FastAPI + Claude API: Production Streaming API — SSE & Retry
8 min read

FastAPI + Claude API: Production Streaming API — SSE & Retry

A production FastAPI streaming guide with Anthropic SDK. SSE endpoints, exponential backoff retry, error classification, and Docker deployment covered.

When building an AI backend, you eventually hit the same question: “Can I make users wait until the whole response is generated?” Most of the time the answer is no. When a model like Claude is producing a long piece of text, buffering everything and sending it all at once kills the UX.

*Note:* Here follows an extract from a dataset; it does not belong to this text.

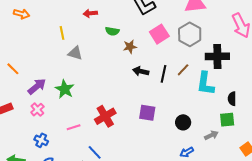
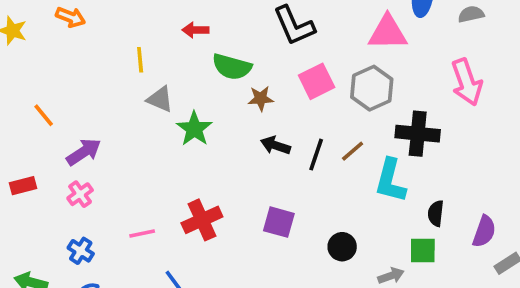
green semicircle: (112, 31) -> (232, 67), size x1.5
green star: (65, 89) -> (194, 129), moved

Having integrated this into actual services, what I found is that streaming itself isn’t the hard part. The real complexity is around it. What to do when you hit a rate limit. How to classify errors so each one gets handled differently. Which headers you need to make SSE flow properly behind Nginx. This guide covers those production patterns, implemented and tested against FastAPI 0.136 and Anthropic SDK 0.97.

What You Need Before Starting

  • Python 3.11 or later (3.12 recommended)
  • Anthropic API key (ANTHROPIC_API_KEY)
  • Basic understanding of FastAPI and asyncio

You only need four dependencies:

pip install fastapi uvicorn anthropic httpx

If you’re new to Python environment setup, setting up a Python AI development environment with uv is a good first read. It cleanly solves virtual environment and dependency conflict issues.

Step 1: Project Structure and Basic Setup

Start with a clean directory layout:

claude-streaming-api/
├── main.py          # FastAPI app + endpoints
├── retry.py         # retry logic
├── .env             # API key (gitignored)
├── Dockerfile
└── docker-compose.yml

The skeleton of main.py:

import os
import anthropic
from fastapi import FastAPI
from fastapi.responses import StreamingResponse
from pydantic import BaseModel

app = FastAPI(title="Claude Streaming API", version="1.0.0")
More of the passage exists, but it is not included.